We were getting on quite well through the locks (although heavy and fierce; many of the locks have only gate paddles which have to be opened carefully to avoid drowning the boat), until we reached Grafton lock. I was at the tiller and Charlie got off at the lock landing; a strong weir stream pushes the boat over; suddenly another boat was descending the lock and opened the paddles on both sides; before we had time to secure Breakaway, I was pushed over and Charlie couldn’t hold the centre  line rope which ended up in the water; I had to reverse back beyond the weir stream and wait until the other boat had come through. Luckily the rope didn’t tangle itself around the prop. Once in the lock it looked altogether very different, with very little landing stage to negotiate. Charlie did this lock as it turned out to be turf sided (one of only 2 now on this system).
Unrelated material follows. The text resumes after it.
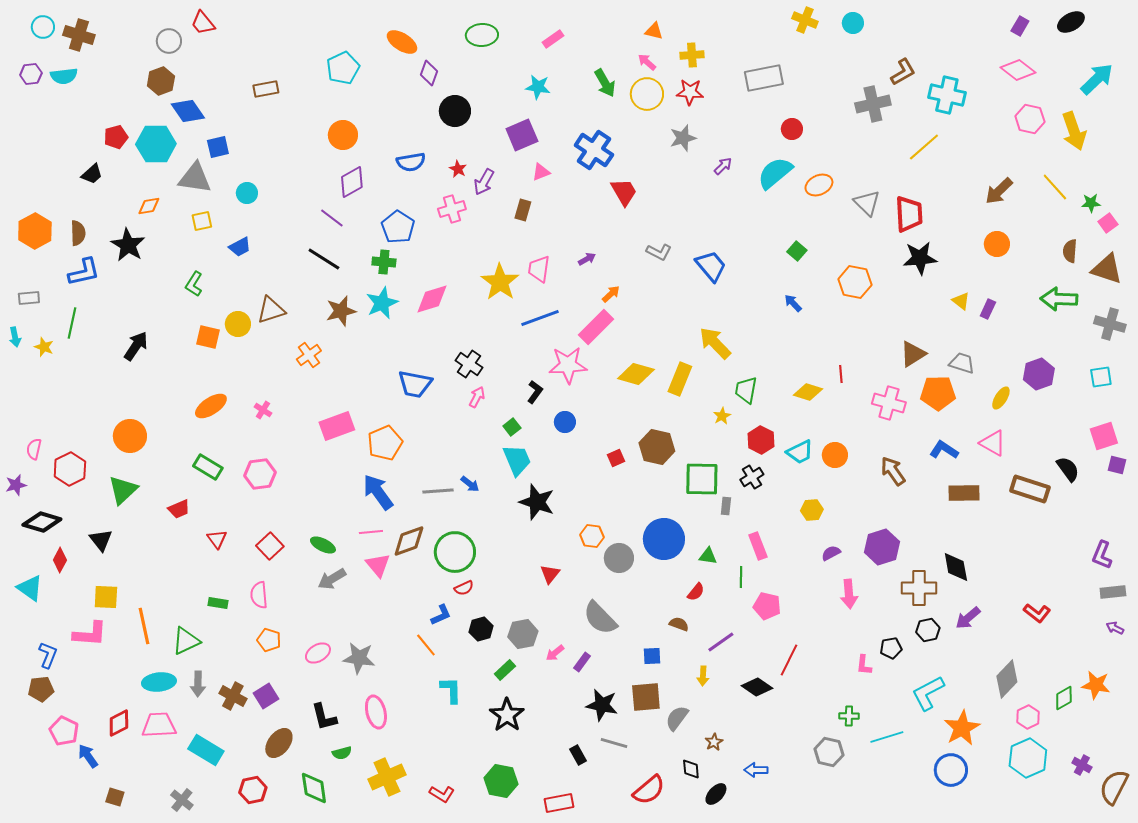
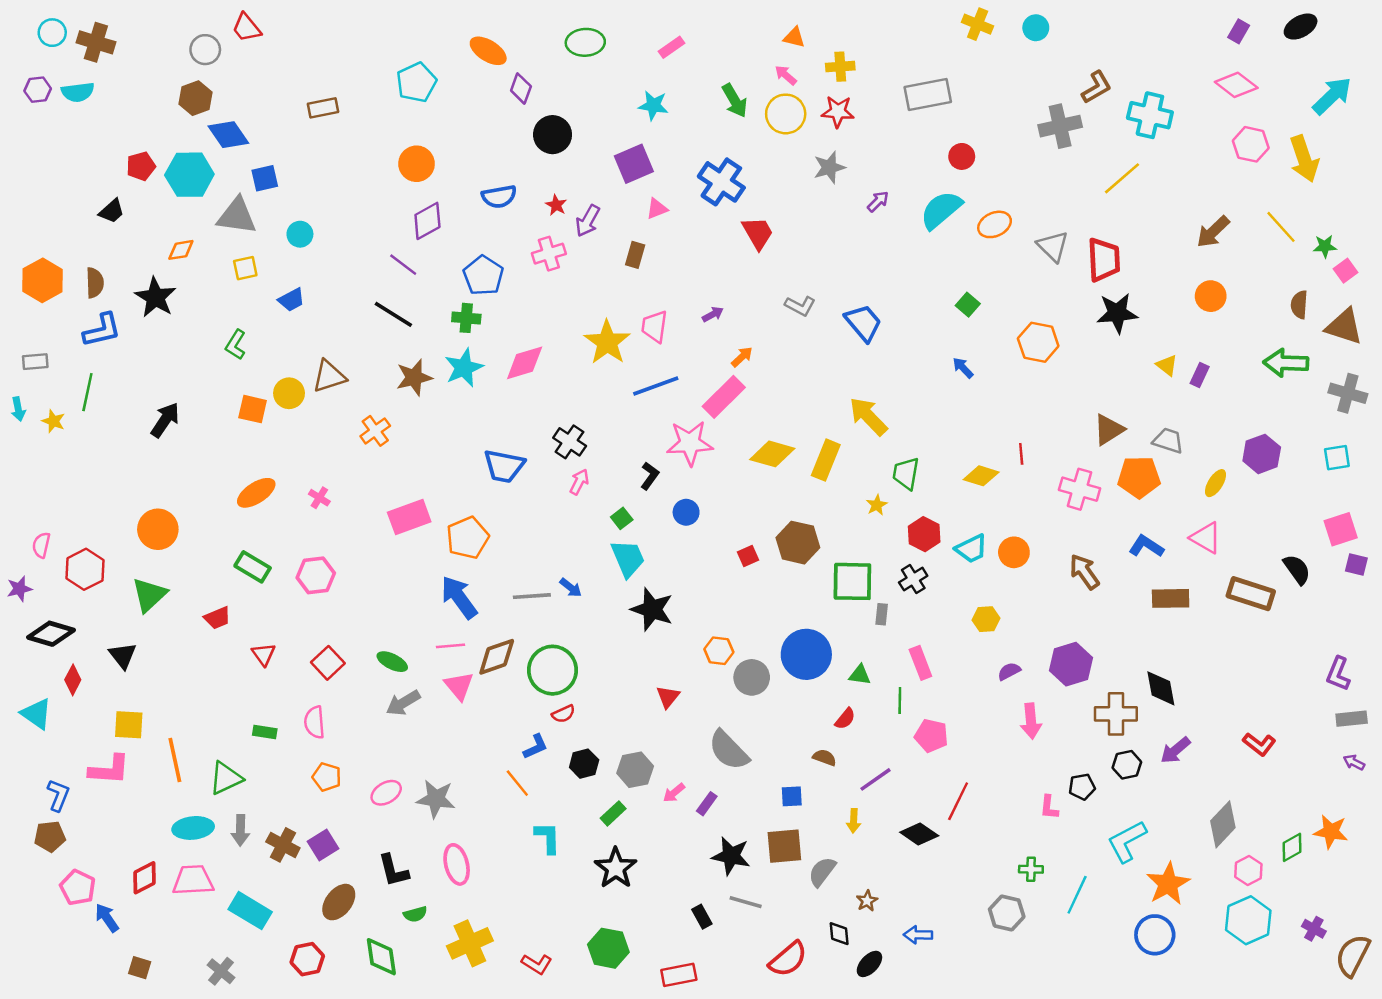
cyan line: (887, 737) -> (1077, 895), turned -48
Luckily it had ground paddles so water flowed alot calmer into the lock.

Grafton turf sided lock

same lock filling up

Still very few spots to moor except for rough moorings in places. We stopped briefly for lunch. Next we had a swingbridge to negotiate. I toddled off to get this open, but Charlie called me back as he had got grounded just past the lock landing. Pole out and after alot of pushing, the boat was free and on our way through the electric swingbridge. At last a decent spot to moor at Theale, so we did. Needless to say a couple of glasses of alcoholic beverage was needed after the long, exhausting day we had had. We stayed for 48 hours which is the maximum here. Didn’t walk into Theale, but maybe on the way back. Monday we moved from Theale to Aldermaston.  Charlie had a near disaster with the stern rope, which somehow tangled round his calf and caused a rather nasty rope burn (he was wearing shorts). So my first aid kit has been used for the first time, as a dressing was needed. We shared 3 locks with another boat who said moorings were to be had after Aldermaston lock, rough but possible. We tried three times to get in but to no avail, so carried on until we saw a couple of narrowboats moored further along. One of which had moored behind us at Abingdon. We managed to get in (still needing the plank to get on and off). The weather forecast is for rain on Friday, so we want to be somewhere we can stay to avoid travelling in the rain. Off again today. Through Woolhampton lock,(the advice on this lock is to set the lock first, open the swingbridge and power into the lock to avoid the cross currents) and lo and behold some decent moorings. So we stopped (we had only travelled an hour and a mile and a half). After mooring up and a cup of coffee, we walked into Woolhampton. Not alot there but I did find a postbox as I had a letter to post.

drinking water fountain celebrating Queen Victoria’s diamond jubilee

bakery sign still visible on one of the houses

electric swingbridge at Woolhampton

Woolhampton lock

We haven’t explored as much as we normally would, due to the hard work involved on the first stretch of this journey. We haven’t met anyone yet along the way that has enjoyed this bit. Apparently it gets better after Newbury, so only 7 miles, 8 locks and 4 swingbridges to go till we get there.,may take us two days. Thinking this may be our only visit to the K&A!!